WHAT YOU HAVE TO DO
Copy every record below exactly as written, but leave out the pictures.

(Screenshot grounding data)

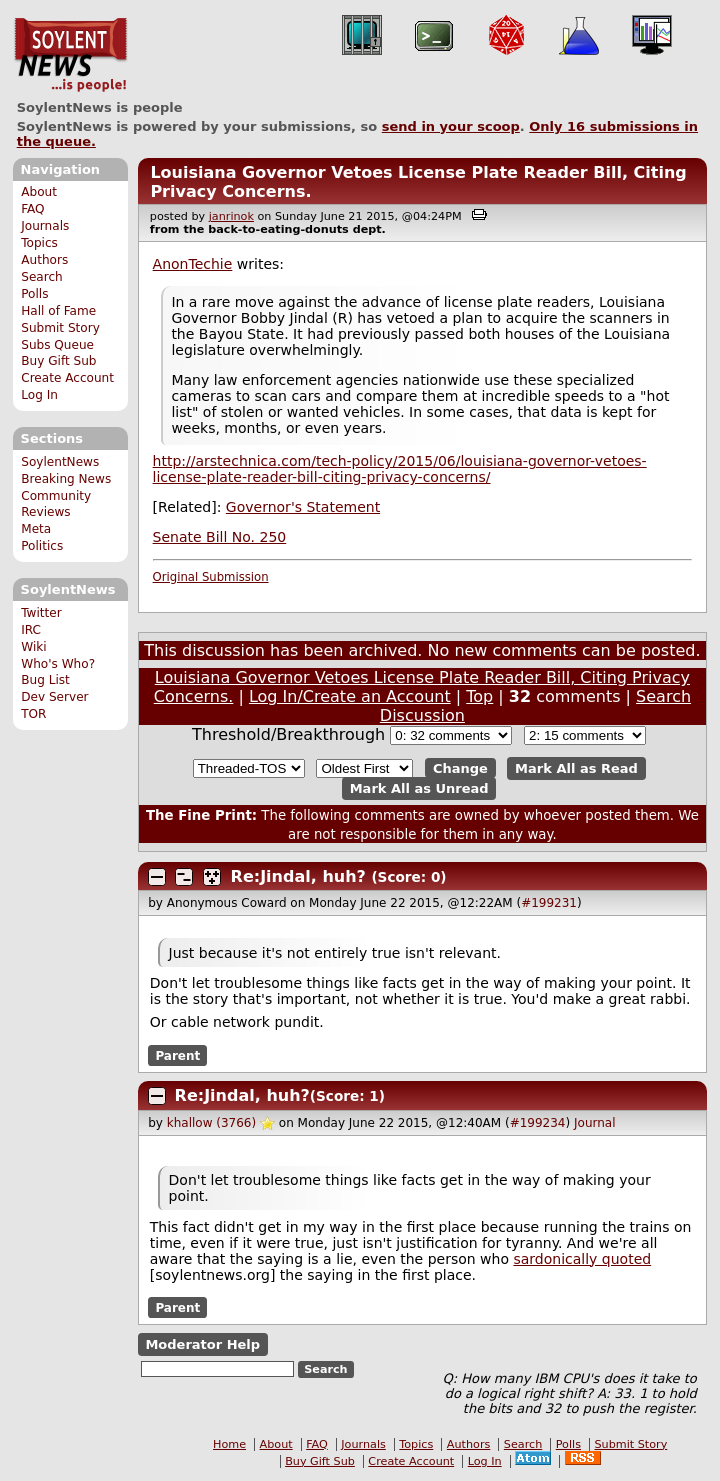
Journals (45, 226)
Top (479, 696)
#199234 (538, 1123)
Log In (39, 395)
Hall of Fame (58, 311)
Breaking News (66, 479)
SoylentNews (70, 55)
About (39, 192)
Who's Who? (58, 664)
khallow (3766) (211, 1123)
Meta (36, 529)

TASK SOLUTION
Journals (45, 226)
Top (479, 696)
#199234 (538, 1123)
Log In (39, 395)
Hall of Fame (58, 311)
Breaking News (66, 479)
SoylentNews (70, 55)
About (39, 192)
Who's Who? (58, 664)
khallow (3766) (211, 1123)
Meta (36, 529)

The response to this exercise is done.